# PROBLEM REQUIREMENTS
Find how many lines in the data below mention "with". Give the number only.

※ ※ ※

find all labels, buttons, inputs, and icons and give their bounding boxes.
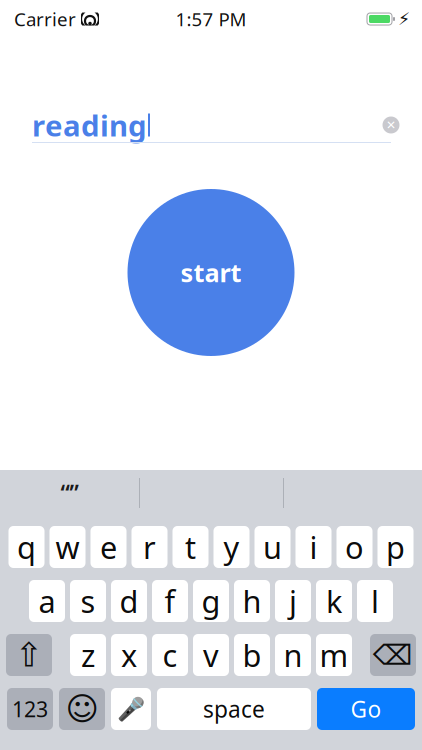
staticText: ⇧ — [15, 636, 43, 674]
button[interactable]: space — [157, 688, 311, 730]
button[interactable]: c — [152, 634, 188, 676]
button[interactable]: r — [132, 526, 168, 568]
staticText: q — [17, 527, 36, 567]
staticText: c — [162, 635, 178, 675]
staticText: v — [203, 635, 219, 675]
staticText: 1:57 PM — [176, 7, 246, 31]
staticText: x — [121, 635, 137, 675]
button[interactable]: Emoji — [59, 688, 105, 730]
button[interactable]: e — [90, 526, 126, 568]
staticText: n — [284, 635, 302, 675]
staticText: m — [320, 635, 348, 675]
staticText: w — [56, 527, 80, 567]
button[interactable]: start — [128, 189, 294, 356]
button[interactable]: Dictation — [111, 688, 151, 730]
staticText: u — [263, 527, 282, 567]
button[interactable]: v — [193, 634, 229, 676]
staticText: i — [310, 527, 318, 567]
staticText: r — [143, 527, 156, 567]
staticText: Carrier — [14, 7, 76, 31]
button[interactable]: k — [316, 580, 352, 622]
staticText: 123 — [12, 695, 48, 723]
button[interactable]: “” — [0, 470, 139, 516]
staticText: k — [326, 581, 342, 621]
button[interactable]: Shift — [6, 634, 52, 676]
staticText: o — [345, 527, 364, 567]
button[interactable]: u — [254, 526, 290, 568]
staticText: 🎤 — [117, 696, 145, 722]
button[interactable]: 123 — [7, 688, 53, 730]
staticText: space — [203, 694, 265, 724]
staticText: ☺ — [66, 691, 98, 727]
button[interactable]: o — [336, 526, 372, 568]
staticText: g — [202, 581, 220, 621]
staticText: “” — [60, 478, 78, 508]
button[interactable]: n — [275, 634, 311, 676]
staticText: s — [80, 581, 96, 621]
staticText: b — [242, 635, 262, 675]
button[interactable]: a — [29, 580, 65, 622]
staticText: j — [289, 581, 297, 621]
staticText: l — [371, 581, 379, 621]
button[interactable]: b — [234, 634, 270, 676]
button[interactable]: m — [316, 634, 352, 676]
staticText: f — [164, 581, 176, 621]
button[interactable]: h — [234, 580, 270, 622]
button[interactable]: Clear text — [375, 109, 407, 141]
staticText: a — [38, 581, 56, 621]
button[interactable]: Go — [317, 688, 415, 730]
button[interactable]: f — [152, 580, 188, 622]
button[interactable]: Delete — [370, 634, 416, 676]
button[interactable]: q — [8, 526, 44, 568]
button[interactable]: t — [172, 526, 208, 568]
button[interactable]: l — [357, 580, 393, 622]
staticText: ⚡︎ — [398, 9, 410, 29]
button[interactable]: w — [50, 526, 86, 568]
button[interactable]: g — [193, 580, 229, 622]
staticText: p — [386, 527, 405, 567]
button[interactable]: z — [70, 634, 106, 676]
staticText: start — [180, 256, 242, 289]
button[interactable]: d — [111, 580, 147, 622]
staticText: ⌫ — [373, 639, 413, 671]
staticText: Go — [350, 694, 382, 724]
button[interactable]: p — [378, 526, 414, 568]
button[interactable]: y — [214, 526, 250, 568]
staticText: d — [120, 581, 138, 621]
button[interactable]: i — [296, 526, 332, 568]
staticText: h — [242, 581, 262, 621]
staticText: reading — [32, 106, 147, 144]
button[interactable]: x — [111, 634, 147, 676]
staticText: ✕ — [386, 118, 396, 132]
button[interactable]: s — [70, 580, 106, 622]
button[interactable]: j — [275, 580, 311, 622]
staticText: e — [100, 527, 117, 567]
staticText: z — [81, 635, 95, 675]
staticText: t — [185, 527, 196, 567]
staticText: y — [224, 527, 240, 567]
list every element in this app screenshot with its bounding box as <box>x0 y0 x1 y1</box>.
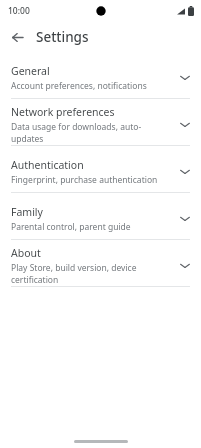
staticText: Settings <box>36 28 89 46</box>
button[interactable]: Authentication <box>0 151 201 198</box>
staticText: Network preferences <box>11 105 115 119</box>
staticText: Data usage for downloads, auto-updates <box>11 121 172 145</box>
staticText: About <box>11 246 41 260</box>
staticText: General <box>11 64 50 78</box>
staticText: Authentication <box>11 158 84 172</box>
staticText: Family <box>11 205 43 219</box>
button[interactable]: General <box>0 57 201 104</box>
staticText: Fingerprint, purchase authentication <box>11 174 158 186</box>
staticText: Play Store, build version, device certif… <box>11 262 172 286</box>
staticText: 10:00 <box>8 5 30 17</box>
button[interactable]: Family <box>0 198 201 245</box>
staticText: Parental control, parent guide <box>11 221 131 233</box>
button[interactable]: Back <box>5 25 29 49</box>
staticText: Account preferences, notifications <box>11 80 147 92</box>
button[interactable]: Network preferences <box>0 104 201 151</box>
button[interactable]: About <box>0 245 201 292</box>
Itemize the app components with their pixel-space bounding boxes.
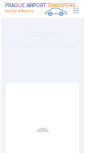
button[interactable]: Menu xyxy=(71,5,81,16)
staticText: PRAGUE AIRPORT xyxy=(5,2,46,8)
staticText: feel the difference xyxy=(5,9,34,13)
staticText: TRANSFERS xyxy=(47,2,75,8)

※ ※ ※

# ANSWER BELOW
2